→ Data for this exercise
____
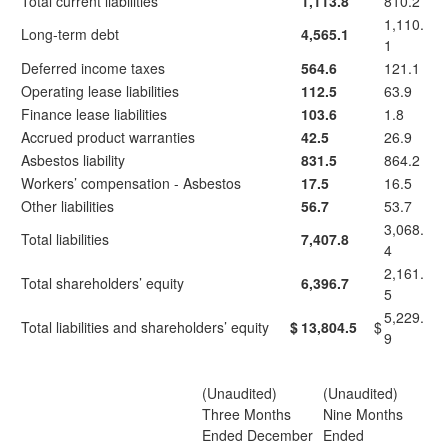
Total current liabilities
1,113.8
810.2
1,110.
Long-term debt
4,565.1
1
Deferred income taxes
564.6
121.1
Operating lease liabilities
112.5
63.9
Finance lease liabilities
103.6
1.8
Accrued product warranties
42.5
26.9
Asbestos liability
831.5
864.2
Workers’ compensation - Asbestos
17.5
16.5
Other liabilities
56.7
53.7
3,068.
Total liabilities
7,407.8
4
2,161.
Total shareholders’ equity
6,396.7
5
5,229.
Total liabilities and shareholders’ equity
$
13,804.5
$
9
(Unaudited)
(Unaudited)
Three Months
Nine Months
Ended December
Ended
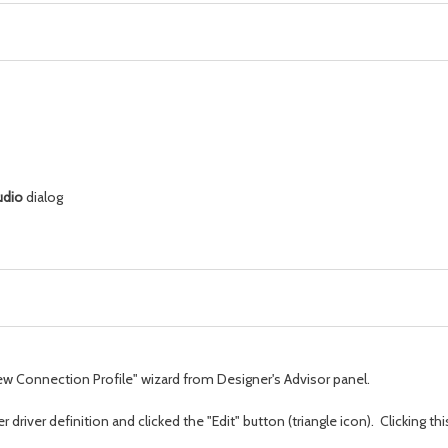
udio
dialog
"New Connection Profile" wizard from Designer's Advisor panel.
driver definition and clicked the "Edit" button (triangle icon). Clicking th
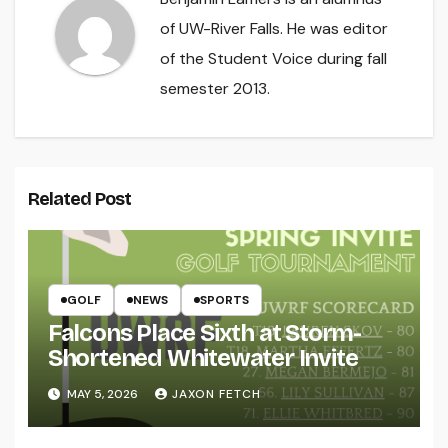
of UW-River Falls. He was editor
of the Student Voice during fall
semester 2013.
Related Post
GOLF
NEWS
SPORTS
Falcons Place Sixth at Storm-
Shortened Whitewater Invite
MAY 5, 2026
JAXON FETCH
____
→ How to complete this task
Where a line in the records above contains the string "shareholders", return that line.

→ Answer for this exercise
Total shareholders’ equity
Total liabilities and shareholders’ equity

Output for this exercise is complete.